While most pundits expressed a feeling of regret about the red card, the French prop Uini Antonio went on the offensive – claiming that when playing in New Zealand you were always playing against sixteen opponents.

Accusations of referee bias are nothing new.

I can recall listening to the All Blacks playing "French Selections" in France in bed on my crystal radio set as a youngster and hearing all sorts of comments from the NZBC commentators about the sometimes strange decisions of the local referee, whose chances of getting off the field safely depended on ensuring he was not seen to be favouring the visiting side.


The pendulum usually swung emphatically against the All Blacks.

New Zealand teams in South Africa in 1960, 1970 and 1976 were often subjected to some dubious refereeing decisions.

Test matches were officiated by local referees and the name Piet Robbertse seems seared into my memory for all the wrong reasons.

Back here in New Zealand a few years ago the All Black and Canterbury prop Kerry Tanner was involved in a terse exchange with the referee when he was captaining his beloved Sydenham side on one Saturday afternoon in Christchurch.

One of Tanner's team was injured and had to be assisted from the field.

Before the injured player had reached the sideline, Tanner growled, "Right, enough of this mucking around, let's get on with the game".

"Hang on a minute," commented the referee, "you've got sixteen players on the field".

"That makes it even, then," was Tanner's retort.

I find it unusual that World Rugby's powers-that-be should have cancelled the red card from last Saturday's game.

After all, it was their directive that led to the match officials coming to the only decision open to them at the time as a result of the incident.

There is nothing in the law book about "protecting players in the air".

It was World Rugby who sent out the message that players in the air attempting to catch the ball had all rights, while players on the ground had to ensure the catcher came to ground safely.

If both (or more) players went up in the air competing for the ball and a collision occurred with a player landing unsafely, that was regarded as a fair contest, provided all players were watching the ball and genuinely trying to catch it.

But it can be a fine line between safe and unsafe contests.

The four match officials on Saturday had the advantage of endless replays before making their decision.

Pity your Saturday afternoon local club referee – he has about one, or at most, two seconds to observe intent and consequences before making a decision.

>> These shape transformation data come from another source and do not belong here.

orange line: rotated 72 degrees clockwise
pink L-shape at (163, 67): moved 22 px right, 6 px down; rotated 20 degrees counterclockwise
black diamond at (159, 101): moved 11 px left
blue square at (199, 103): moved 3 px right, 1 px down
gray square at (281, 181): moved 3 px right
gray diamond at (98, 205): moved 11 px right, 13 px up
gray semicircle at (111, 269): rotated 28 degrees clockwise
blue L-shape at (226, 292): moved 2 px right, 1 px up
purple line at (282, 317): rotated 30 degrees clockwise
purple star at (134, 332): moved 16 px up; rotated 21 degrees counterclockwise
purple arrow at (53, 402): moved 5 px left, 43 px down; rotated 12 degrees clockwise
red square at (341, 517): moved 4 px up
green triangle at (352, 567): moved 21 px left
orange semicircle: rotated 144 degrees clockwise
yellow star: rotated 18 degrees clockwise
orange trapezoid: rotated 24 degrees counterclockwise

Spectators may have a different view and some aren't too slow in making their disagreement obvious, especially if their team is believed to have been disadvantaged.

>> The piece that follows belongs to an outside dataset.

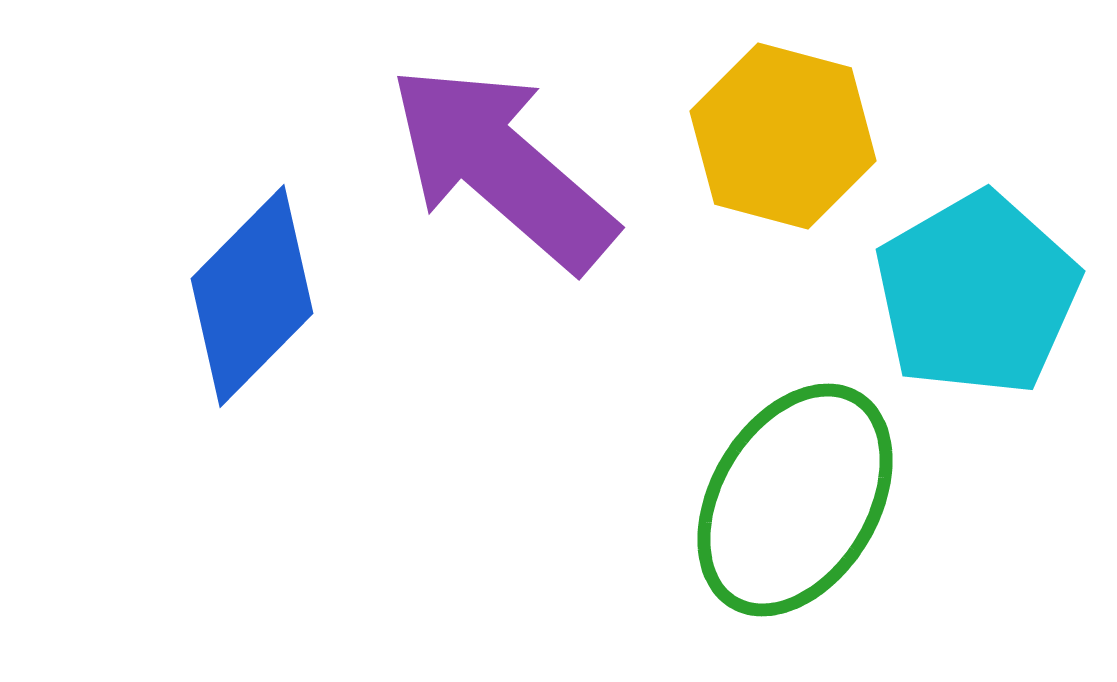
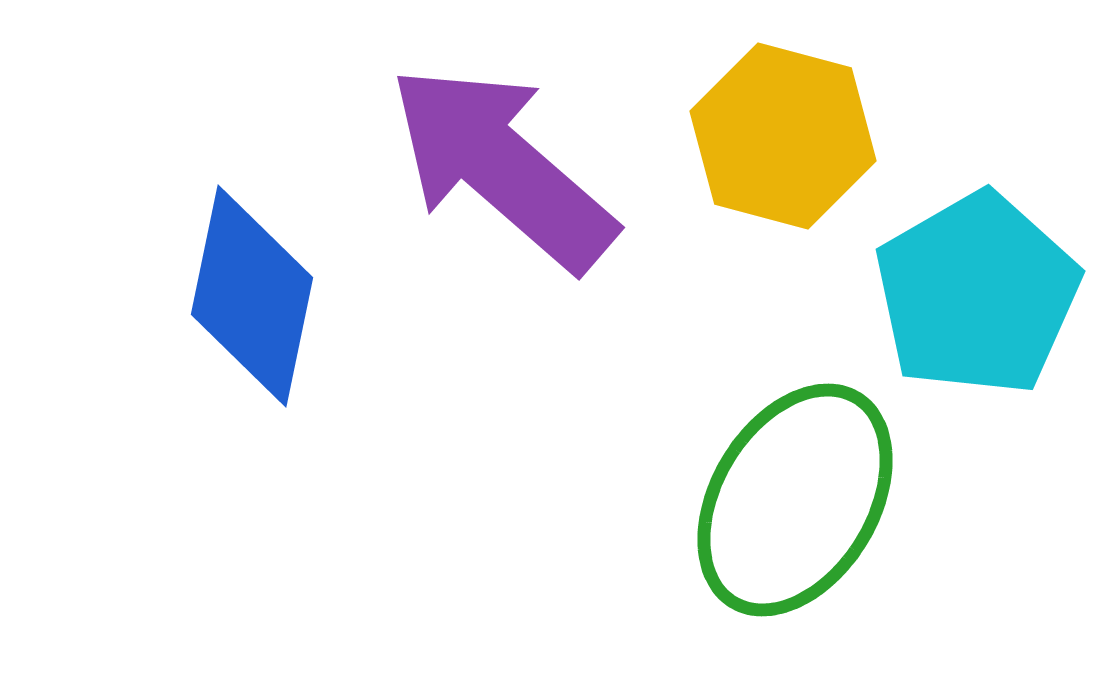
blue diamond: rotated 33 degrees counterclockwise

World Rugby Inc bosses seem to be constantly tinkering with the laws of the game in efforts to make it safer, while at the same time more appealing to a wider world audience.

Last Saturday's red card was probably an unintended consequence of this tinkering habit and they were quick to try and cover their backs by rescinding the card.

There have been comments about hoping the referee for tonight's test match will take a more "relaxed" approach to the game.

We're talking test match rugby here, where national psyches are involved, so just how "relaxed" can the referee be in adjudicating for a fair contest?

I think the critical point should be ruling only on those infringements that actually impact on the game.

If a player is offside at a ruck or maul and play then moves towards the other side of the ruck or maul, away from the offside player, then coming back for the penalty for an infringement which had no impact on play is rather pedantic.

After last week's column about the tackle area it was refreshing to see Taranaki ref Paul Williams referee this area of the game in what I thought was a fair and accurate manner in the Australia vs Ireland test match in Melbourne.

Players who went to ground beyond the ball illegally were penalised and told to "stay on your feet".

He was also very firm in dealing with players who cleaned out opponents a metre or more away from the tackle or ruck area.

There should be more of that sort of refereeing.

So, sit back and enjoy the third test tonight. Let's hope it is a fair contest and that the best team wins.

I am also hoping there won't be any more contentious game-changing decisions so that Monsieur Antonio can go home with a less bitter taste in his mouth.

Maybe some Bluff oysters might help, in the absence of escargot.